Self-Portrait in a Convex Mirror: “30 Things I Love Right Now” Brought to You By the One-and-Only Jason Slatton


1. This gentleman, and the junkstore attic that is his mind. New music from him is a thing of rusty glory. Old music from him is, in fact, the same thing…
2. Arugula: Peppery, bitter, sort of tough, and sheer freaking bliss in a straight up salad mix…even better in an omelette, tempered with asiago, white onion and some pepper. The pissed-off little brother of greens, if I may…
3. ELO’s Eldorado: I was obsessed with it when I was 10. Recently found a copy on vinyl, and am spinning it while I compile this list. With the windows open, and the soft September air filtering through the room, I realize that very little of my collective sensibility regarding music has changed. This, by the way, is a good thing. You know what this sounds like, right? It’s ELO, fer chrissakes. A little grandiose, kinda claustrophobic and dense, hooky, and Bev Bevan’s drums sound like heaven. Or the way heaven might sound were it a drum track. Uh…yeah…
4. The Catcher In The Rye: What this really means is that I love navigating this book with my students — I’m now on my second year of this.
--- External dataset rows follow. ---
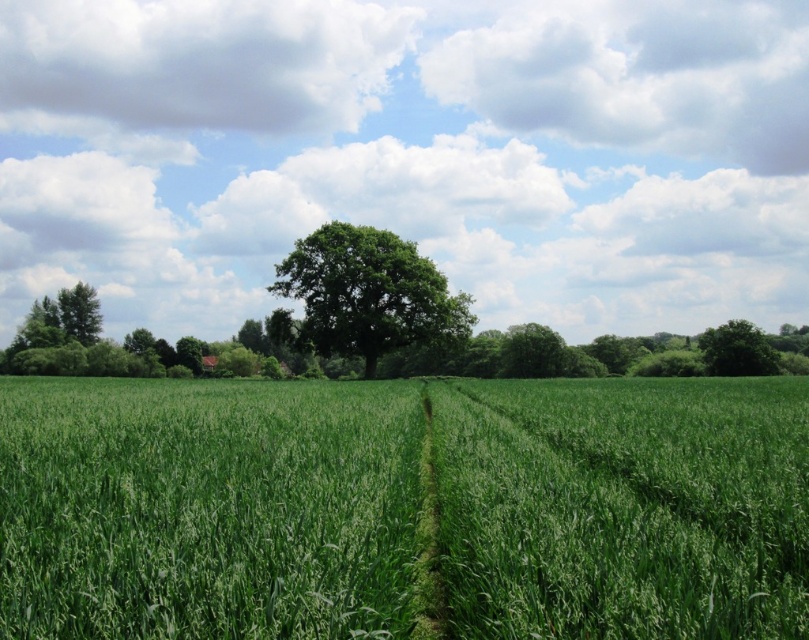 Question: Does green grassy wheat field at center have a larger size compared to green leafy tree at center?

Choices:
 (A) yes
 (B) no

Answer: (B)

Question: From the image, what is the correct spatial relationship of green grassy wheat field at center in relation to green leafy tree at right?

Choices:
 (A) above
 (B) below

Answer: (B)

Question: Is green grassy wheat field at center above green leafy tree at right?

Choices:
 (A) no
 (B) yes

Answer: (A)

Question: Which point is farther from the camera taking this photo?

Choices:
 (A) (701, 605)
 (B) (750, 358)

Answer: (B)

Question: Which point is closer to the camera?

Choices:
 (A) (380, 269)
 (B) (731, 369)

Answer: (A)

Question: Which object is farther from the camera taking this photo?

Choices:
 (A) green grassy wheat field at center
 (B) green leafy tree at center

Answer: (B) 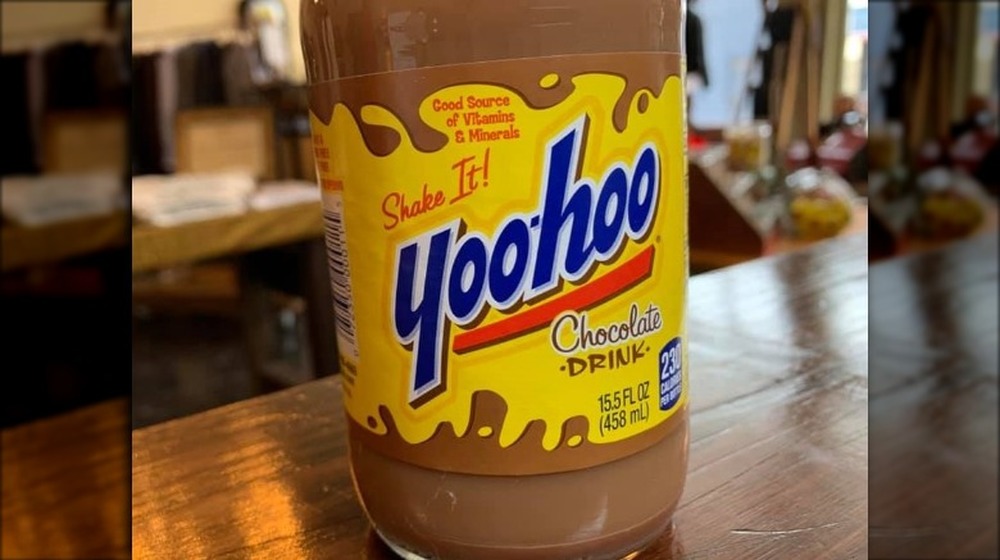 Find the location of a particular element. The height and width of the screenshot is (560, 1000). desk is located at coordinates (217, 238). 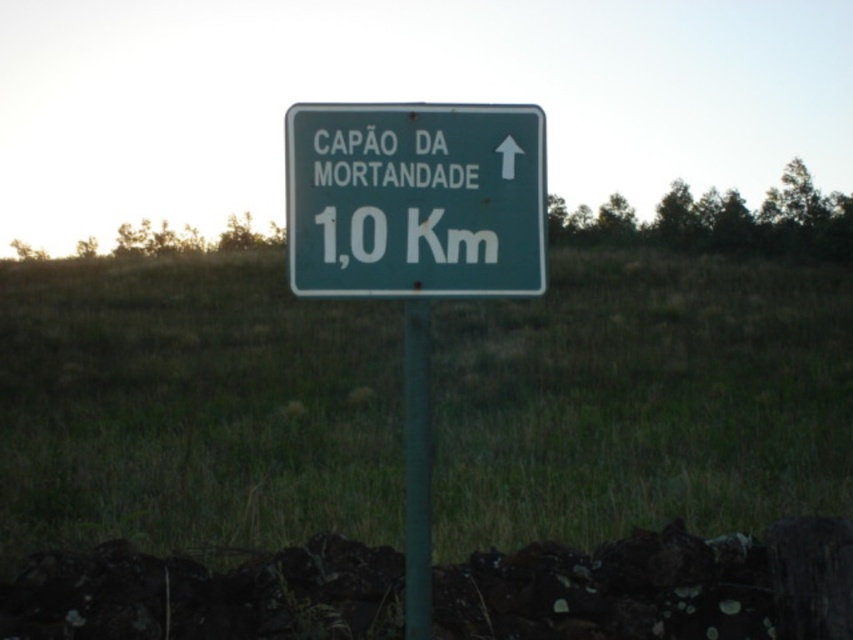 You are standing on the green grass at center and want to reach the green matte signpost at center. Which direction should you move to get there?

The green grass at center is positioned on the left side of the green matte signpost at center, so you should move to the right to reach the signpost. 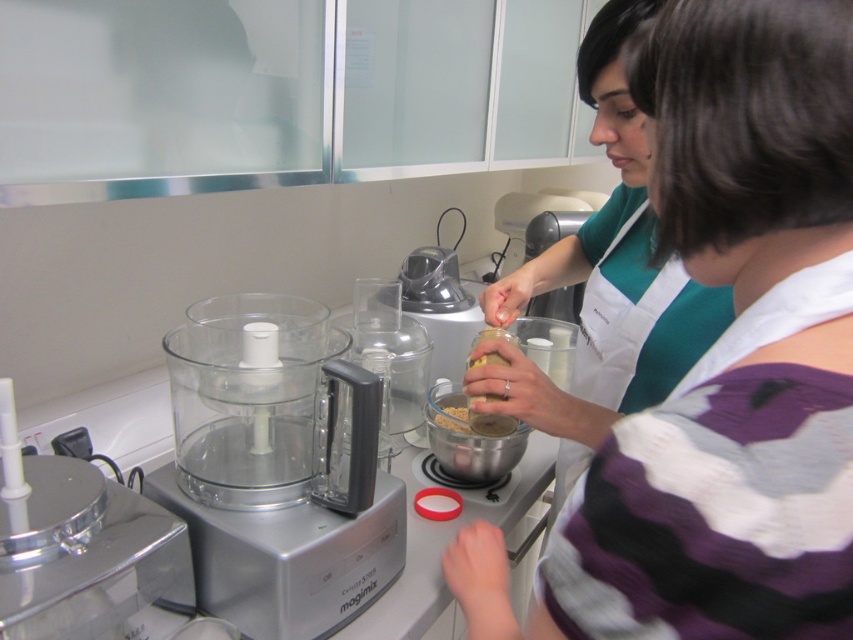 From the picture: You are organizing a kitchen shelf and need to place the brushed metal food processor at left and the transparent plastic blender at center. If the shelf has limited space, which appliance should you place first to ensure both fit?

The brushed metal food processor at left is smaller than the transparent plastic blender at center, so place the smaller food processor first to accommodate the larger blender afterward.

You are a chef preparing a dish and need to choose between wearing the white apron at center or using the brushed metal food processor at left. Which item is larger in size?

The white apron at center is bigger than the brushed metal food processor at left.

You are a chef preparing a recipe that requires mixing ingredients in a specific order. You need to place the transparent plastic blender at center on top of the brushed metal food processor at left to save counter space. Is this possible based on their positions?

The brushed metal food processor at left is located below the transparent plastic blender at center, so placing the blender on top of the food processor would be possible as they are already positioned in a way that allows vertical stacking. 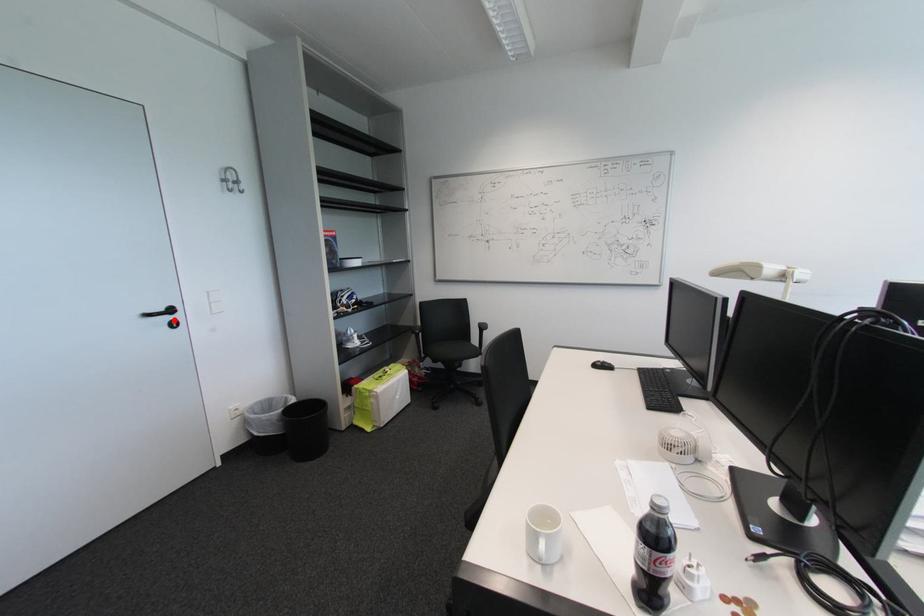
They laugh, shudder, grow contemplative, nod, affirm, re-read sections, maybe grow a little angry or disturbed, i.e. what you should do when a good piece of writing knocks you around a little…
5. Alternate guitar tunings, particularly those found here. I’m sort of hung up on BEBEBE right now, which accounts for a bit of Nick Drake’s catalog. Meditative, restorative, and some kind of path, I think, meaning a path toward a greater truth. Bert Jansch, Richard Thompson and Martin Carthy  also traffic in these circles. Which leads me to…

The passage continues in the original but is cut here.